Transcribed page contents
▼▼▼
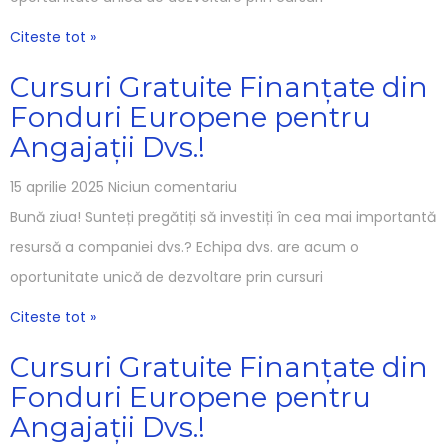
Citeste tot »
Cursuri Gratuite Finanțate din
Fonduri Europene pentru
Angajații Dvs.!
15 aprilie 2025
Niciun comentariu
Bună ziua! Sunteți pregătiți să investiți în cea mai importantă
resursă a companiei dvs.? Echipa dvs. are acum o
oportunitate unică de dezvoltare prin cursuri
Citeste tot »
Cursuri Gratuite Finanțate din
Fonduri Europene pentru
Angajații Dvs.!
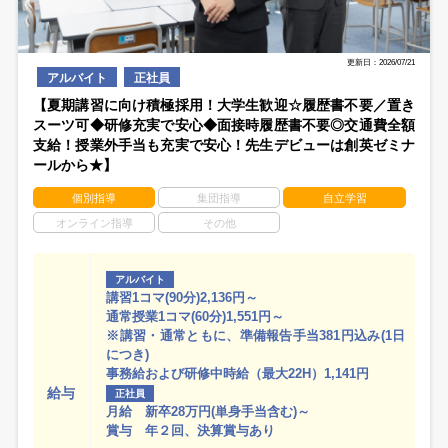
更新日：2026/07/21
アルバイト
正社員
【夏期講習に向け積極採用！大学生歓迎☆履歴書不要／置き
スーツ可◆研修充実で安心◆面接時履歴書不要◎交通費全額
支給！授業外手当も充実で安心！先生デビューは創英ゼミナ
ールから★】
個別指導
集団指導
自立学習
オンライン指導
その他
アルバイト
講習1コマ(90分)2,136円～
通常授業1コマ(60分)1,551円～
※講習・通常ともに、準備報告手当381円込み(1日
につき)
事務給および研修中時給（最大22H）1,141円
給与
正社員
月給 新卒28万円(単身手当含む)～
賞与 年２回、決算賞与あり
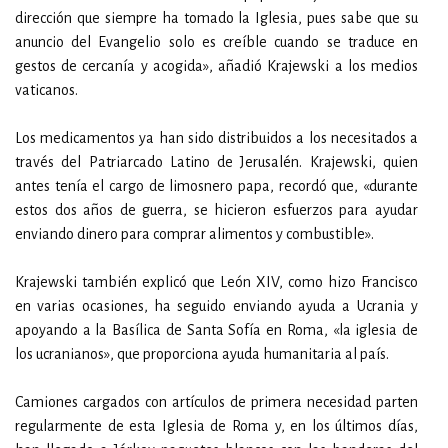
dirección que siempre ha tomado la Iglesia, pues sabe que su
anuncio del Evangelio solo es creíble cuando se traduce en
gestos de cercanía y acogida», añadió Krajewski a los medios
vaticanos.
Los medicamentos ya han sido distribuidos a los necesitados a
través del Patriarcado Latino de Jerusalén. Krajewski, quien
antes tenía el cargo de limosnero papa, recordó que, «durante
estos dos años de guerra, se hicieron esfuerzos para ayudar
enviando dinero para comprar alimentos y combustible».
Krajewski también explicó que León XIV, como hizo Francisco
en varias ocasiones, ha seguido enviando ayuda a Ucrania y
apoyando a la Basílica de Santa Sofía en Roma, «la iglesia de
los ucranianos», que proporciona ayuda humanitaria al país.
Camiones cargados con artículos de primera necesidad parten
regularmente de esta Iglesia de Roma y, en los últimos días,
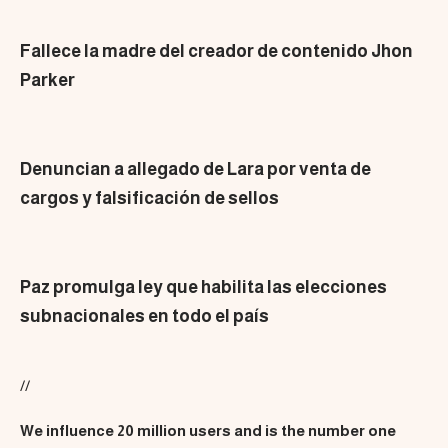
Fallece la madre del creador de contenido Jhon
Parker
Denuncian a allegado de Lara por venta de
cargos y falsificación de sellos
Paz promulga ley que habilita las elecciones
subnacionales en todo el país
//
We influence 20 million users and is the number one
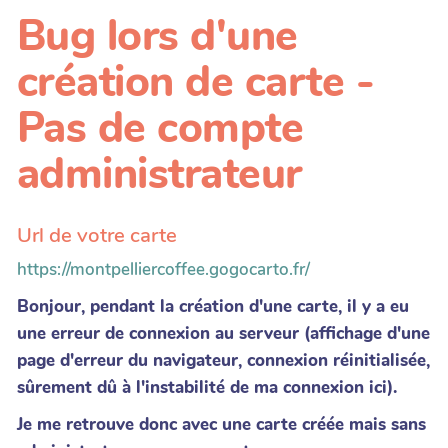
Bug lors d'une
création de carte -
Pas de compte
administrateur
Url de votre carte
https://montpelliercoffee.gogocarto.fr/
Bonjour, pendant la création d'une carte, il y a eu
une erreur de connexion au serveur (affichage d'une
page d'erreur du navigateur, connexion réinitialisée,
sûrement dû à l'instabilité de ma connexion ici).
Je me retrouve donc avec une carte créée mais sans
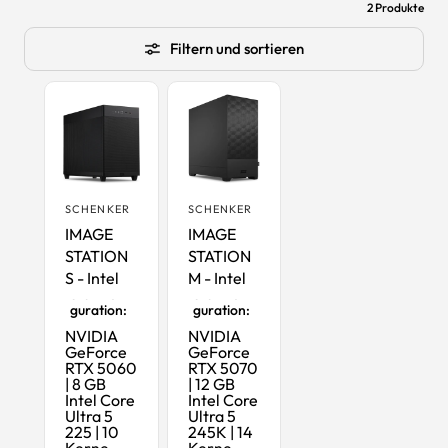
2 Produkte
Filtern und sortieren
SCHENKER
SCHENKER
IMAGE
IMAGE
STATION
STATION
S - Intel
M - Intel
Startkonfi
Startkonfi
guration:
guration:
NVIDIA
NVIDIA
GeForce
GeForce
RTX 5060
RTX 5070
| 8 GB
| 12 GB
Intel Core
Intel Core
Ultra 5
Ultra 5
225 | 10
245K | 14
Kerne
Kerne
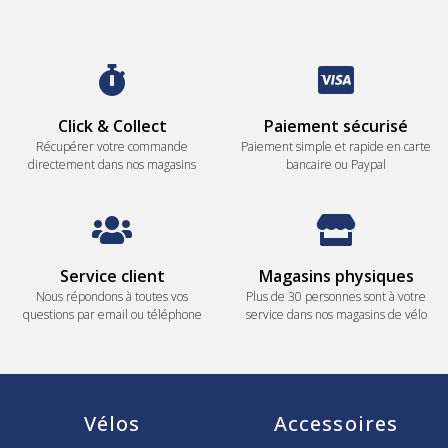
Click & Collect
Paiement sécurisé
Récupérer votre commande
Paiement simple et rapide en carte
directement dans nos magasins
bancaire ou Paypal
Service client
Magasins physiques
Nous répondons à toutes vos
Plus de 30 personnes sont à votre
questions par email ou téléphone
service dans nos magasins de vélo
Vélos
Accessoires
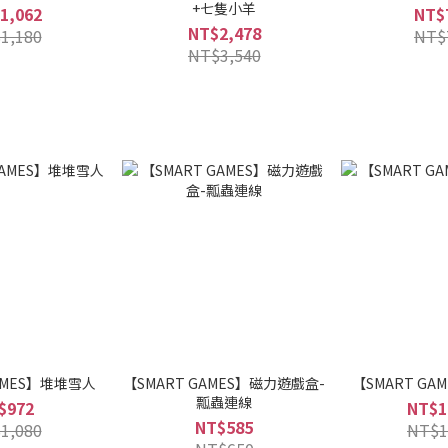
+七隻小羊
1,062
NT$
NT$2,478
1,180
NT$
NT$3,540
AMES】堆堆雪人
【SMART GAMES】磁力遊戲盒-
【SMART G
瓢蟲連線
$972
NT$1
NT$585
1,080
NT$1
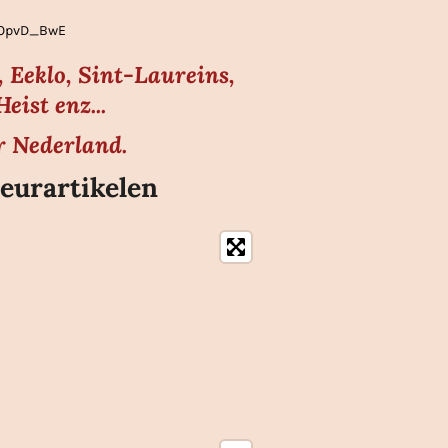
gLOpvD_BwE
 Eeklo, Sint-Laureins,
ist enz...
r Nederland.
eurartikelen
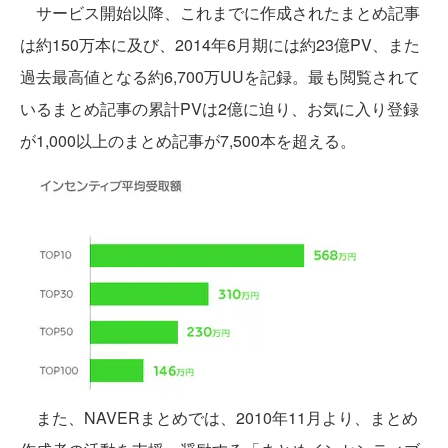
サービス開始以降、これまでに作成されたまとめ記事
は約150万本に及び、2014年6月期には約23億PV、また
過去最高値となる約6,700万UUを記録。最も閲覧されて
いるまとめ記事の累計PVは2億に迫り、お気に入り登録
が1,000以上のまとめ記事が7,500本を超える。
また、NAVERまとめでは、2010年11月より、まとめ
▲▲▲
▼▼▼
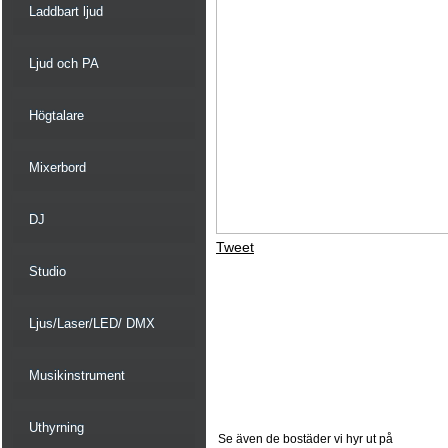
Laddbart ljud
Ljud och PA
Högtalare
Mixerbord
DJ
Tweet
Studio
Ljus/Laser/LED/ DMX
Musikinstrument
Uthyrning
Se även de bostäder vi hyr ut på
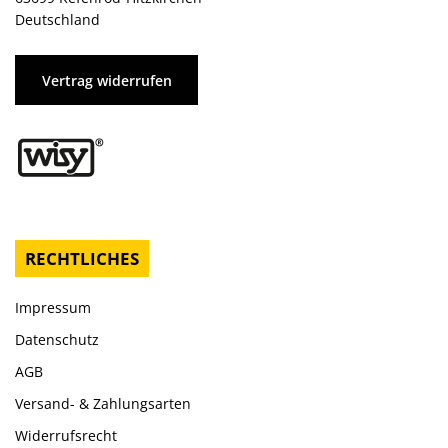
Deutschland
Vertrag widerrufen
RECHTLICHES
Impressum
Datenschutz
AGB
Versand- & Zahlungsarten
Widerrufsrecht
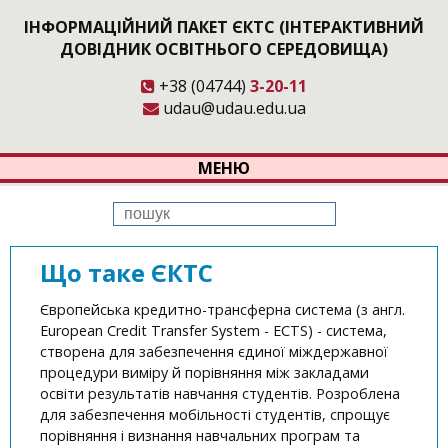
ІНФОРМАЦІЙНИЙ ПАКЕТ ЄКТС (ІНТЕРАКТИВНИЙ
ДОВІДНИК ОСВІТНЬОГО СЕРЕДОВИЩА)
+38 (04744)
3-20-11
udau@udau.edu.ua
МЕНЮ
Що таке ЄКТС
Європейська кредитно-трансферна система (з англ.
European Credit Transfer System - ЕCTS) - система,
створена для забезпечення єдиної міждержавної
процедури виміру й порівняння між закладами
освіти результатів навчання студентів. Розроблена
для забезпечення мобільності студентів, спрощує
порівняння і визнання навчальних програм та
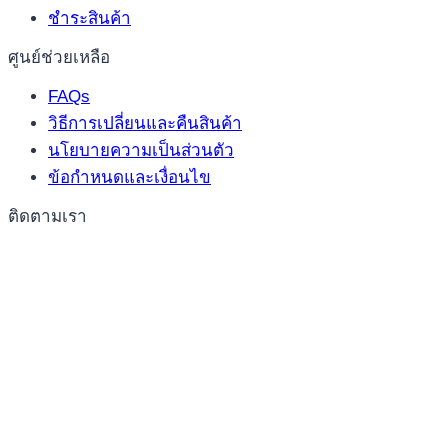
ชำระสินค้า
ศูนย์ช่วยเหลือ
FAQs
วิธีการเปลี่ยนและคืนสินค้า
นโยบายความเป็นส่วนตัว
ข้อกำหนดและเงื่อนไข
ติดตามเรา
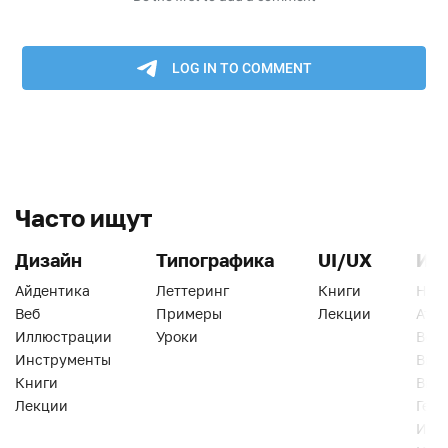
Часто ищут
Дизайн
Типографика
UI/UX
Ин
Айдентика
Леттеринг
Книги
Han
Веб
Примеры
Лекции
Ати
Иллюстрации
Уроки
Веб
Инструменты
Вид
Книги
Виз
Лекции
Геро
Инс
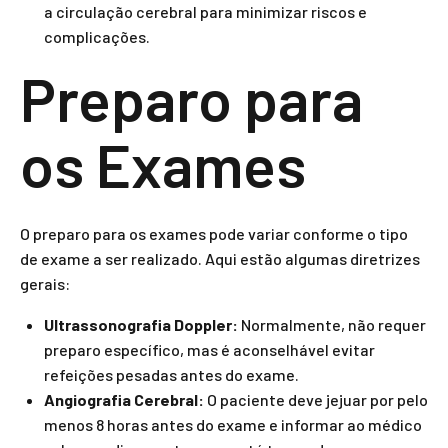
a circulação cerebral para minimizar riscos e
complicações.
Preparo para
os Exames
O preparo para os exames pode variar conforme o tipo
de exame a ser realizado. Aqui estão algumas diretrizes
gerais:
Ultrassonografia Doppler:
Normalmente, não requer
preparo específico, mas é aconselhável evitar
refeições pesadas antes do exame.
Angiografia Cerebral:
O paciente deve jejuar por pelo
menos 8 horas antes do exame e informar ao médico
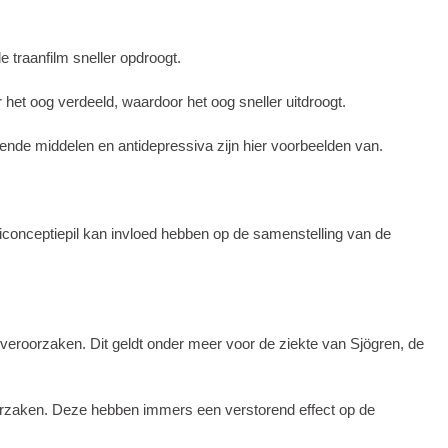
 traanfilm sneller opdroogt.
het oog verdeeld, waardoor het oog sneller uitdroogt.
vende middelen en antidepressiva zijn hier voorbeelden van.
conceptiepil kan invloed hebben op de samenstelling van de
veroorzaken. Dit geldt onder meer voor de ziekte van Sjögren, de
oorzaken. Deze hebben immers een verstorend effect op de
▲▲▲
• _Exercise requirements_: Wherever a line in the entries holds "Paiement", copy that line.

• _Response area_:
Paiement sécurisé
Paiement simple et rapide en carte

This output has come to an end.